_Saved entries_.
------------
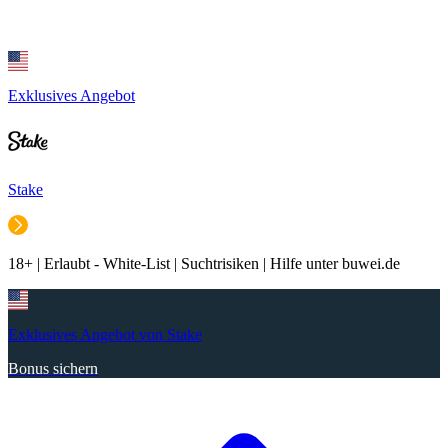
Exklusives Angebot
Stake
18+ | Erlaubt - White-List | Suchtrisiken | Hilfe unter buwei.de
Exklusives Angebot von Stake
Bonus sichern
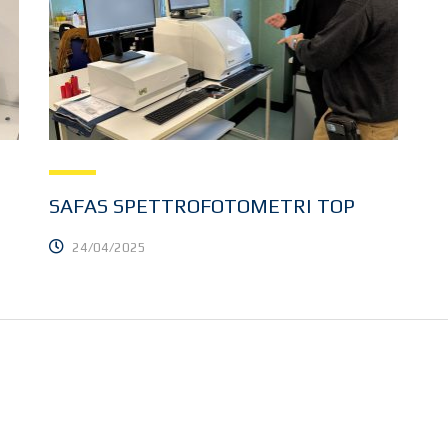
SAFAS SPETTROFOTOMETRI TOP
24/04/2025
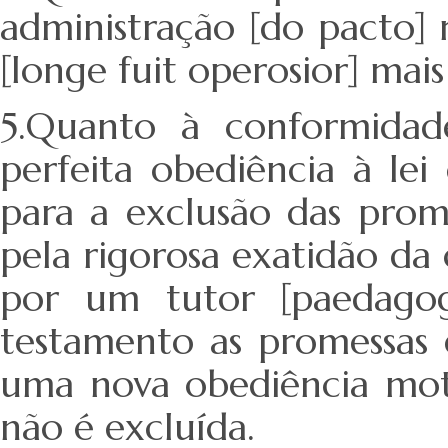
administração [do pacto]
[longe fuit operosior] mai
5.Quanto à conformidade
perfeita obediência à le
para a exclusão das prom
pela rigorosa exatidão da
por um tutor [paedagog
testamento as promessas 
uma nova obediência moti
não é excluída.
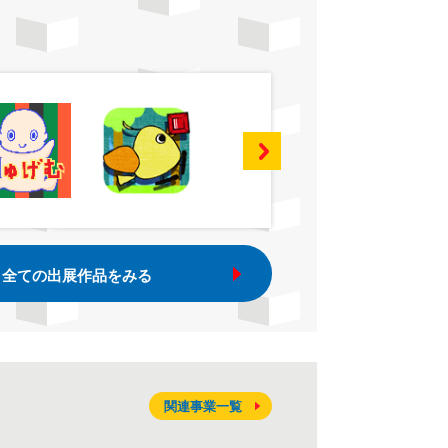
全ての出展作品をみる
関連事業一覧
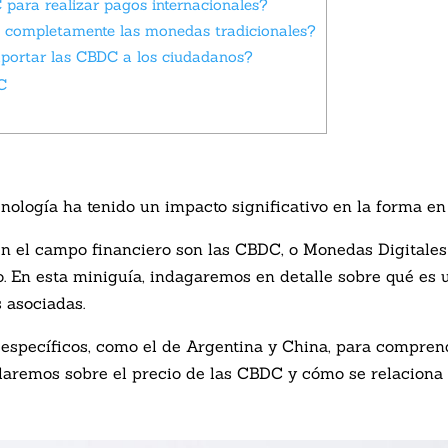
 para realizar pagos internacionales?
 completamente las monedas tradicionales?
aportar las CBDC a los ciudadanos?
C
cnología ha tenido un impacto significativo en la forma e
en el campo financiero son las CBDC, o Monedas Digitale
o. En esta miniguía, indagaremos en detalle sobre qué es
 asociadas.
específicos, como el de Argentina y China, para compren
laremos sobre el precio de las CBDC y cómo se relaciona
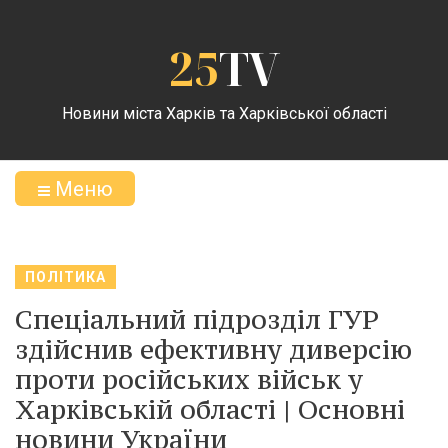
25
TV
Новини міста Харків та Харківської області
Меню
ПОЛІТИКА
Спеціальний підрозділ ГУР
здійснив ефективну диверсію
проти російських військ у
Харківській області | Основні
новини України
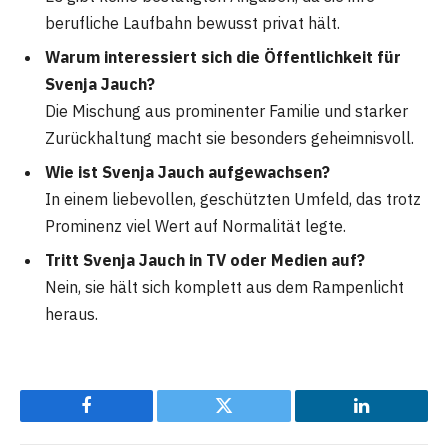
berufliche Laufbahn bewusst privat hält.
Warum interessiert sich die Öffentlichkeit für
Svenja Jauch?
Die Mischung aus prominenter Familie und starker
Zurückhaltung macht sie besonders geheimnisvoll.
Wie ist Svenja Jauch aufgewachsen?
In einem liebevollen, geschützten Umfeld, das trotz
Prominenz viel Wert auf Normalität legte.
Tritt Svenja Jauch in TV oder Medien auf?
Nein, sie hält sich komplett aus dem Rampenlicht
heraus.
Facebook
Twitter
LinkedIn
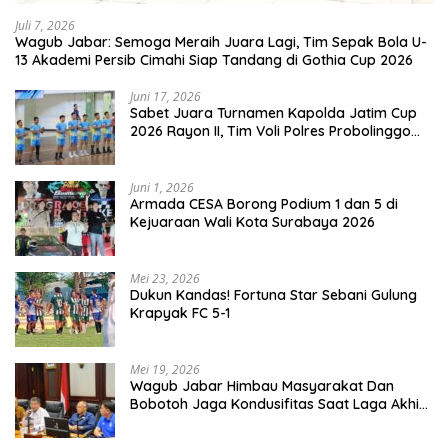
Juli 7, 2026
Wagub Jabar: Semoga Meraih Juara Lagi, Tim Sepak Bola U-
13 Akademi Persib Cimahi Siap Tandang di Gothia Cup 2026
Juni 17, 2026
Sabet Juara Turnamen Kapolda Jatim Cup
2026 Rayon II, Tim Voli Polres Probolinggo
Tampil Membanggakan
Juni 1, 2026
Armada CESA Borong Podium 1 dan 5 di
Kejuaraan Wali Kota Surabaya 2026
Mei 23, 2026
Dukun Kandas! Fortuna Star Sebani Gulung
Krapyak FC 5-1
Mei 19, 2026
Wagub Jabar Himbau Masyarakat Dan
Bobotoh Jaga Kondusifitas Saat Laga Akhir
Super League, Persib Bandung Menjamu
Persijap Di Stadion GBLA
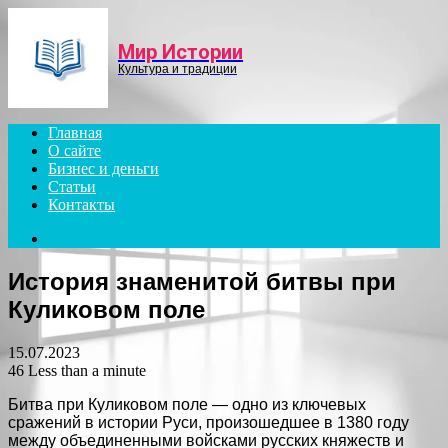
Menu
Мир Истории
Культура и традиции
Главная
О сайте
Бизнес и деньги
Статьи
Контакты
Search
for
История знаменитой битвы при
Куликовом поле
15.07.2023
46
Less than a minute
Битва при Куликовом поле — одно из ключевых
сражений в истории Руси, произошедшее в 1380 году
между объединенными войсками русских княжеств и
------------
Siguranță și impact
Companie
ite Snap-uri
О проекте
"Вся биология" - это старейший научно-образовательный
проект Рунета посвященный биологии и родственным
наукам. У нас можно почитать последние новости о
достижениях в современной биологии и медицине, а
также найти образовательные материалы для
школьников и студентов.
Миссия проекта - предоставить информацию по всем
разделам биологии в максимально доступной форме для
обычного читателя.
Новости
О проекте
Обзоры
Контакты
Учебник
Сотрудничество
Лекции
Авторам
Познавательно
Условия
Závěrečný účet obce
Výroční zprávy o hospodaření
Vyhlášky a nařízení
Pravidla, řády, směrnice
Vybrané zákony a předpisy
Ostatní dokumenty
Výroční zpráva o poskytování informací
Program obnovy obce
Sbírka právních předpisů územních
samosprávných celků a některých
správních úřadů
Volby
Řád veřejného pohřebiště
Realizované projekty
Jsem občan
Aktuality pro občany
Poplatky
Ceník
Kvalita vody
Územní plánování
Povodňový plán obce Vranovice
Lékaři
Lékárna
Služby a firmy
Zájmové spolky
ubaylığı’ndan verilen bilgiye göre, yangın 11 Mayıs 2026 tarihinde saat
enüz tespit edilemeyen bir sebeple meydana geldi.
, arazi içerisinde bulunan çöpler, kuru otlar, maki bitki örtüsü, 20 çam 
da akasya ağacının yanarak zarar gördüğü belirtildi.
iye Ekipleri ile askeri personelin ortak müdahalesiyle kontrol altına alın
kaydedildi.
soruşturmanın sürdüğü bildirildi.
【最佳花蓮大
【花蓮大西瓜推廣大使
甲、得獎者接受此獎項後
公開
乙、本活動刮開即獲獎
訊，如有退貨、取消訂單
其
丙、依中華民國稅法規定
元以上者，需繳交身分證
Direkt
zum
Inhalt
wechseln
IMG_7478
------------
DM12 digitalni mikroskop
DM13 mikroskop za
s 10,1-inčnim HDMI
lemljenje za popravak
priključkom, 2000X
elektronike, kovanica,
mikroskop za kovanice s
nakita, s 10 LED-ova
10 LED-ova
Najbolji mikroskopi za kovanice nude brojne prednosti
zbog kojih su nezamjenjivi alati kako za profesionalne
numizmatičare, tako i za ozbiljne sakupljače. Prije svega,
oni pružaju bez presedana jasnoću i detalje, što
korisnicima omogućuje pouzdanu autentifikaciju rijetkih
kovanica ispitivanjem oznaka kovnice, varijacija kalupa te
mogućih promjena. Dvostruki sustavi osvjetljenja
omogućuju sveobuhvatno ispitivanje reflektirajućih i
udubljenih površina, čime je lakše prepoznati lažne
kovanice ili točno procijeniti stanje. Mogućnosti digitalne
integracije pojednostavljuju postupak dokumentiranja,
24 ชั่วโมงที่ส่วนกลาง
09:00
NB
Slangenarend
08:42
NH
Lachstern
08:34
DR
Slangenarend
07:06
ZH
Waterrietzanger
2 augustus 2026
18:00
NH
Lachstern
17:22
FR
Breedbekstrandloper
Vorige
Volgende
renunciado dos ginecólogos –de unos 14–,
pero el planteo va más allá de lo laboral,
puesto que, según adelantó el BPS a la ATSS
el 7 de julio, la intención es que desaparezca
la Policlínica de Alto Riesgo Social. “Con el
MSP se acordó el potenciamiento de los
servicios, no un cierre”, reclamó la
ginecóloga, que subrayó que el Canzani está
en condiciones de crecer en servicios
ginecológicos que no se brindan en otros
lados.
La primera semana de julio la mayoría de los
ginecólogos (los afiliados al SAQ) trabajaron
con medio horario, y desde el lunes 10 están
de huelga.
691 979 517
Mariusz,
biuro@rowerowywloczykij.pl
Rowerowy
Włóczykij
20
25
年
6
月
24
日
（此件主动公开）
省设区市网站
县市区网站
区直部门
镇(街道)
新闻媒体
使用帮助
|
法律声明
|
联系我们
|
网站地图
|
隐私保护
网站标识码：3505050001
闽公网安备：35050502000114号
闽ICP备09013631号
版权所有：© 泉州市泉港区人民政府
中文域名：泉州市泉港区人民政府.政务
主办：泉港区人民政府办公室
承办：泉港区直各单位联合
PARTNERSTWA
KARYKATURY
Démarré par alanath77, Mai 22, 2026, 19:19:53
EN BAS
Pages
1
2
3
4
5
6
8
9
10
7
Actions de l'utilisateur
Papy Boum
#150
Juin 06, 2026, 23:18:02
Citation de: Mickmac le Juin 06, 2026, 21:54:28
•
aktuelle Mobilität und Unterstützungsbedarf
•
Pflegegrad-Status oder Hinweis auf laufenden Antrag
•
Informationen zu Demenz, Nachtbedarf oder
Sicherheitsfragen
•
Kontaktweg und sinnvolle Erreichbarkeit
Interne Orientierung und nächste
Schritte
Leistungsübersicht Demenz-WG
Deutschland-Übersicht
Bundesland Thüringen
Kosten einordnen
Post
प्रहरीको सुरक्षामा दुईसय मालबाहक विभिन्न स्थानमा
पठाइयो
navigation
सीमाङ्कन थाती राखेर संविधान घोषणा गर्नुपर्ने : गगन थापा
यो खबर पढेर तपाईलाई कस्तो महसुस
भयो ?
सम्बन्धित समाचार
------------
_Your instructions_.
Look through the entries above. Extract each line with the word "oder".

_Response to the exercise_.
Tritt Svenja Jauch in TV oder Medien auf?
Pflegegrad-Status oder Hinweis auf laufenden Antrag
Informationen zu Demenz, Nachtbedarf oder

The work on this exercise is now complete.